**What is expected**
Return the lines below in which the string "Brasserie" occurs.

Data entries:

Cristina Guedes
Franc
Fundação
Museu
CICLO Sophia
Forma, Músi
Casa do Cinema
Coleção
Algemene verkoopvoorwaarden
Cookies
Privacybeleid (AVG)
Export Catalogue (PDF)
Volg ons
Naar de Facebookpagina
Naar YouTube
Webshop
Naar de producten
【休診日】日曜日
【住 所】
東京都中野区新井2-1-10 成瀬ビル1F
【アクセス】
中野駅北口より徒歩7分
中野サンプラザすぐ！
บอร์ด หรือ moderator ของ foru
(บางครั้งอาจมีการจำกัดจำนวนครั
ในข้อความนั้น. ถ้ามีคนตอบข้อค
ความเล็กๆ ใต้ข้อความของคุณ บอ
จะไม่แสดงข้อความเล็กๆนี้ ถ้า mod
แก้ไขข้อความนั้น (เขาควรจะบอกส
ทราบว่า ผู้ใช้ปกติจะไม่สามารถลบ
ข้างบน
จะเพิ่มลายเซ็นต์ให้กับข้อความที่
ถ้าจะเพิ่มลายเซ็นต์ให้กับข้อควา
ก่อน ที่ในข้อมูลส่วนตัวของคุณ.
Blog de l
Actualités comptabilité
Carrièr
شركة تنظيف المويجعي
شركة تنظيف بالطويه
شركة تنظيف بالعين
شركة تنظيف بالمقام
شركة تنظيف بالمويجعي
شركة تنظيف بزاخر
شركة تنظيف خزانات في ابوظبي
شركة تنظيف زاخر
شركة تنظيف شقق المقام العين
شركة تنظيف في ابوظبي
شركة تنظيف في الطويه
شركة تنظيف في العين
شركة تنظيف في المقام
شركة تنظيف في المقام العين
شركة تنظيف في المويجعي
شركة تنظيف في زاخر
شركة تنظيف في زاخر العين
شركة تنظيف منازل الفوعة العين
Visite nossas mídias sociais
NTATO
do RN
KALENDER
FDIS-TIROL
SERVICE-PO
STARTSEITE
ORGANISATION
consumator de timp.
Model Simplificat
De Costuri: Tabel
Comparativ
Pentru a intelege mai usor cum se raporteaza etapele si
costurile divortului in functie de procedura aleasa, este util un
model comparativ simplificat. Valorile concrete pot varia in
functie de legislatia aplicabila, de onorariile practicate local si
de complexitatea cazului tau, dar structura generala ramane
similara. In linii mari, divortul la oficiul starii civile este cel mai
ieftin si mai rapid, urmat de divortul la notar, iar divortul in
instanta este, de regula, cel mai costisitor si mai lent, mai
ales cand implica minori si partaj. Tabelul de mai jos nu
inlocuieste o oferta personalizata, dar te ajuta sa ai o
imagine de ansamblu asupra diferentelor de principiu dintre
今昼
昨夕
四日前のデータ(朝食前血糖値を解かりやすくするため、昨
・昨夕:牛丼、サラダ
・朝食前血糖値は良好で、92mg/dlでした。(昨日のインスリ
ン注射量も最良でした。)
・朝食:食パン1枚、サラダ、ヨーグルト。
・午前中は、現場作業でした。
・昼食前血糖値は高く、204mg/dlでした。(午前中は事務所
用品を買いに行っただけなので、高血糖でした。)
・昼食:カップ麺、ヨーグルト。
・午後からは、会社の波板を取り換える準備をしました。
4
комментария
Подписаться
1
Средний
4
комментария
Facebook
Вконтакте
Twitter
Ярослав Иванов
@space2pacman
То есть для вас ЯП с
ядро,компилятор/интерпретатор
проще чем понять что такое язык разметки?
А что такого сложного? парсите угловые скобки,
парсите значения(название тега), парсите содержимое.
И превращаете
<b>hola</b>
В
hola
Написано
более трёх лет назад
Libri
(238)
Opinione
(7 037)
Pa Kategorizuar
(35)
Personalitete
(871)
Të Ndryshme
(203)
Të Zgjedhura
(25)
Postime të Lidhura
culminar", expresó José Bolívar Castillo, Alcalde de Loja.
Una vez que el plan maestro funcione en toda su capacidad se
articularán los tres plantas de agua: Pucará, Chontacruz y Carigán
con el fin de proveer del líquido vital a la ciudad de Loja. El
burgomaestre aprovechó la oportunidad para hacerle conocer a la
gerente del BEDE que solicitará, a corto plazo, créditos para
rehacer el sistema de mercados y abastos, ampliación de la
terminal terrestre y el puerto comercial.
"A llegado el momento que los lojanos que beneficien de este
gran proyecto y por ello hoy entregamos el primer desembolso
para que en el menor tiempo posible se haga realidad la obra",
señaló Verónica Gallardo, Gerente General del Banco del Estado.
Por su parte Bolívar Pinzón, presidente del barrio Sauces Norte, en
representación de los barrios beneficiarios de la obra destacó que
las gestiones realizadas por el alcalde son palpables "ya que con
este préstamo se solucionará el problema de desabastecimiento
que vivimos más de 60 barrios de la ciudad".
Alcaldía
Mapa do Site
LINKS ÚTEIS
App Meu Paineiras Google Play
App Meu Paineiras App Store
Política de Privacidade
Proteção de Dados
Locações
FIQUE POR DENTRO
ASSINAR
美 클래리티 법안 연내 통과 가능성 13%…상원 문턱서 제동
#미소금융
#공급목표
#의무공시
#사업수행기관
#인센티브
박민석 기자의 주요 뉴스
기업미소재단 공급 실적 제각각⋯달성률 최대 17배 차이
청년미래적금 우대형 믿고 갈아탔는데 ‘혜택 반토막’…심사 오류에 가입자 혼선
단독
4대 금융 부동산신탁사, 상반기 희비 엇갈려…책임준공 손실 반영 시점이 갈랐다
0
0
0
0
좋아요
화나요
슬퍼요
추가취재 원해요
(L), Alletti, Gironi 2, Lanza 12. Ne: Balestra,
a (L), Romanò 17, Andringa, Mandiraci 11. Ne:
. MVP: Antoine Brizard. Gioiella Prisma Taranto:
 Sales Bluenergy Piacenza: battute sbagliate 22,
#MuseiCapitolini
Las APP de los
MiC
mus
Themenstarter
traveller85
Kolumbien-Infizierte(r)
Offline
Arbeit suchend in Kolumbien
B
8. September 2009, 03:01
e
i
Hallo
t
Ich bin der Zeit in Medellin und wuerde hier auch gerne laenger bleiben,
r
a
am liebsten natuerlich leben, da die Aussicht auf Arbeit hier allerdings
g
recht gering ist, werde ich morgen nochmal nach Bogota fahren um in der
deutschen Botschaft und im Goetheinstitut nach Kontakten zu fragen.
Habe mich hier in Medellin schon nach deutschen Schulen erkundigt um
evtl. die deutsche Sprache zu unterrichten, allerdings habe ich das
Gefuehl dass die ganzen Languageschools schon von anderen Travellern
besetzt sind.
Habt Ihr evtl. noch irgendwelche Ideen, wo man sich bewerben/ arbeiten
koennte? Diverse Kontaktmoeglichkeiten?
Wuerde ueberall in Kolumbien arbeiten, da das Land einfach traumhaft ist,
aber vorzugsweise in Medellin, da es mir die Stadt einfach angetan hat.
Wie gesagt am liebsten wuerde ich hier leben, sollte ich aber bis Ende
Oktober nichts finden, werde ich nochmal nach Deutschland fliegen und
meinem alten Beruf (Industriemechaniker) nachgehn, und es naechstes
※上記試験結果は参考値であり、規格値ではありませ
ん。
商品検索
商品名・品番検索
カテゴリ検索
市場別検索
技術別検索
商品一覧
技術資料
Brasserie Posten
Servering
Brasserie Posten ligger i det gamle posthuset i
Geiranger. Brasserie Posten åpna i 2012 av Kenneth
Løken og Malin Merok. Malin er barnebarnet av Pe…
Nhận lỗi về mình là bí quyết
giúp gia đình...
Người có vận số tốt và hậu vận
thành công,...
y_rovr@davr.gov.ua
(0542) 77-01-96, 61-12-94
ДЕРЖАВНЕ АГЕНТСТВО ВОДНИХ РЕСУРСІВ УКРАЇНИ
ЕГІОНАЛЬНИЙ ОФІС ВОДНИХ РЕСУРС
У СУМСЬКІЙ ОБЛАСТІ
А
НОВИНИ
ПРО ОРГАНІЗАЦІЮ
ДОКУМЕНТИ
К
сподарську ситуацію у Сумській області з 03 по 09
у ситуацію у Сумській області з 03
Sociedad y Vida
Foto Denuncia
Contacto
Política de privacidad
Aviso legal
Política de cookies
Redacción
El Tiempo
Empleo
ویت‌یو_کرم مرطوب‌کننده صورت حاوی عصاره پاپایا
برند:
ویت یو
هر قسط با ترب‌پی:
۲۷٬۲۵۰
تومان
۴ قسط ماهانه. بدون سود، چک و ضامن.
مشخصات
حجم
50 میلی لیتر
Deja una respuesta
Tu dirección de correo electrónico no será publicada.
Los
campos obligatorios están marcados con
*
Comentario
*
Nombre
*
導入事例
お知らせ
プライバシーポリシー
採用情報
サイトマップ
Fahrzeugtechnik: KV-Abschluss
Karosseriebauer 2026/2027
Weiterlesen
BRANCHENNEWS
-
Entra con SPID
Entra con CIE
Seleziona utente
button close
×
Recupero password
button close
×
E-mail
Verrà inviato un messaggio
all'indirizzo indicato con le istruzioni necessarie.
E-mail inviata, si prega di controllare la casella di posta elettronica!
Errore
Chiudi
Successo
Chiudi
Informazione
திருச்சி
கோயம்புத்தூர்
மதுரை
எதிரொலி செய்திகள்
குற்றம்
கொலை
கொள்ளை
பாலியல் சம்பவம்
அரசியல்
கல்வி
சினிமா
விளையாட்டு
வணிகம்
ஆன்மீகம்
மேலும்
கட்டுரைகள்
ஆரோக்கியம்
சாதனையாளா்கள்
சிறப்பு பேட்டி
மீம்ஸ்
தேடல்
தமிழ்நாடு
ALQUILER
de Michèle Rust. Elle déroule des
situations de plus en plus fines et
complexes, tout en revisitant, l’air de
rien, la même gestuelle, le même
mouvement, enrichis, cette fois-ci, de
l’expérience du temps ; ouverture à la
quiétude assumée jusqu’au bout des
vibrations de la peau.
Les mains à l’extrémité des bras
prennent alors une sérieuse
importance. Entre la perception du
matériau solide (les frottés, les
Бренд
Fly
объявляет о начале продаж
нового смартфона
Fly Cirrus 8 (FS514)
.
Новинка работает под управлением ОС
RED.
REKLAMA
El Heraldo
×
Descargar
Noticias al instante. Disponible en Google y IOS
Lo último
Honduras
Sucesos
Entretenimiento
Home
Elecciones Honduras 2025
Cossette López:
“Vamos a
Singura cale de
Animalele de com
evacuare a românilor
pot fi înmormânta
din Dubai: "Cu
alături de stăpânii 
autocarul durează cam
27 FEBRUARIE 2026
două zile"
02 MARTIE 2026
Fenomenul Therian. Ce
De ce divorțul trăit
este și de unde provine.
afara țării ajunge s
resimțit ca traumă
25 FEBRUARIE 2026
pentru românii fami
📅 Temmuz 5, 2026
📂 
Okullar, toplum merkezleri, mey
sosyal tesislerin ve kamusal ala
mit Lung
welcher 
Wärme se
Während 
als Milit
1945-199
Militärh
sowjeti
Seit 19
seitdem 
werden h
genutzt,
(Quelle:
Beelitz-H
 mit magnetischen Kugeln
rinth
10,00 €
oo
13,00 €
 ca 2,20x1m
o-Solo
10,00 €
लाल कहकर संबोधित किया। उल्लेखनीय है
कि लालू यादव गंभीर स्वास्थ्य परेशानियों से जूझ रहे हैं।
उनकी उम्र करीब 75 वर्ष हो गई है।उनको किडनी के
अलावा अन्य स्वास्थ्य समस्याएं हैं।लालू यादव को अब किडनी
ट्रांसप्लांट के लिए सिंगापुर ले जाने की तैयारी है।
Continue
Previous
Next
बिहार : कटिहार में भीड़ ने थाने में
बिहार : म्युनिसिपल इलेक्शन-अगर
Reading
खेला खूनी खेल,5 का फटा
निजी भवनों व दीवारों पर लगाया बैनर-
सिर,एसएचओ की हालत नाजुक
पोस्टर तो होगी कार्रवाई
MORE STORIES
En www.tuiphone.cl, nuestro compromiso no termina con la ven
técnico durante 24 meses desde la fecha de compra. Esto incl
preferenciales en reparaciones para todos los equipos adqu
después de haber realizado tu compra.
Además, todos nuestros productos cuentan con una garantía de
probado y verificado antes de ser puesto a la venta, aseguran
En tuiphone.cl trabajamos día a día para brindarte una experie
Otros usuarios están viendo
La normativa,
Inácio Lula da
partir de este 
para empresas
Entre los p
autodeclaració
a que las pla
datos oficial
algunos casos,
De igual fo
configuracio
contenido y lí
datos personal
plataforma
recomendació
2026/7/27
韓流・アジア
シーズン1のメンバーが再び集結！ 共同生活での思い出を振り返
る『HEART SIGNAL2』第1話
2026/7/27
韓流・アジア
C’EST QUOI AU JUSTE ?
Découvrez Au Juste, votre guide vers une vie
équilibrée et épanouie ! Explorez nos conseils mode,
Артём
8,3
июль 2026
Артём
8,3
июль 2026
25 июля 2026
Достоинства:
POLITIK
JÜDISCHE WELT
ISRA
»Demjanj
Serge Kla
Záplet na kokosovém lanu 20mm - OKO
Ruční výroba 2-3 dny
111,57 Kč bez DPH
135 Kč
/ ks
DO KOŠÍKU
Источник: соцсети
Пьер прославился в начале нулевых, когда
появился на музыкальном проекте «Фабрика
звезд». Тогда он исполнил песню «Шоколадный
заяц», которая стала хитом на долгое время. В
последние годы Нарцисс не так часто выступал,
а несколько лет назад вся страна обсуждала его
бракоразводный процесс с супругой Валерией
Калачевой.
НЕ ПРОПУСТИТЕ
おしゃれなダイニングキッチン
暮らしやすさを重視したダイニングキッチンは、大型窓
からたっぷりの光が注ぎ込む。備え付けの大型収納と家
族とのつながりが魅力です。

**Completed exercise**
Brasserie Posten
Brasserie Posten ligger i det gamle posthuset i
Geiranger. Brasserie Posten åpna i 2012 av Kenneth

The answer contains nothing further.